Given entries:
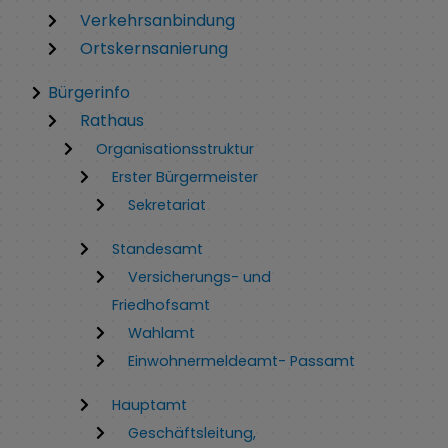
Verkehrsanbindung
Ortskernsanierung
Bürgerinfo
Rathaus
Organisationsstruktur
Erster Bürgermeister
Sekretariat
Standesamt
Versicherungs- und
Friedhofsamt
Wahlamt
Einwohnermeldeamt- Passamt
Hauptamt
Geschäftsleitung,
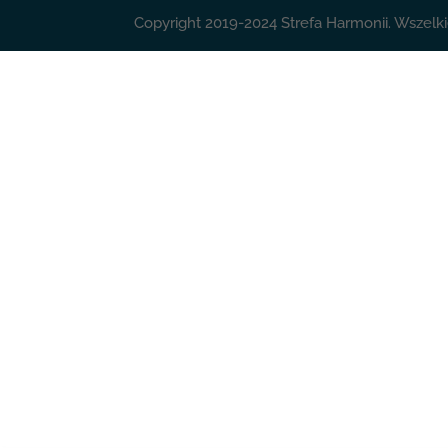
Copyright 2019-2024 Strefa Harmonii. Wszelki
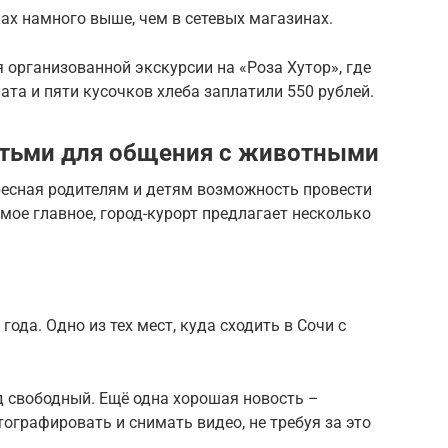
ах намного выше, чем в сетевых магазинах.
 организованной экскурсии на «Роза Хутор», где
лата и пяти кусочков хлеба заплатили 550 рублей.
детьми для общения с животными
ресная родителям и детям возможность провести
мое главное, город-курорт предлагает несколько
года. Одно из тех мест, куда сходить в Сочи с
д свободный. Ещё одна хорошая новость –
графировать и снимать видео, не требуя за это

Task goal:
In the entries above, take the line containing "организованной экскурсии на" and each later line through the last, and repeat them exactly. Output nothing else.

Result of the task:
 организованной экскурсии на «Роза Хутор», где
лата и пяти кусочков хлеба заплатили 550 рублей.
детьми для общения с животными
ресная родителям и детям возможность провести
мое главное, город-курорт предлагает несколько
года. Одно из тех мест, куда сходить в Сочи с
д свободный. Ещё одна хорошая новость –
графировать и снимать видео, не требуя за это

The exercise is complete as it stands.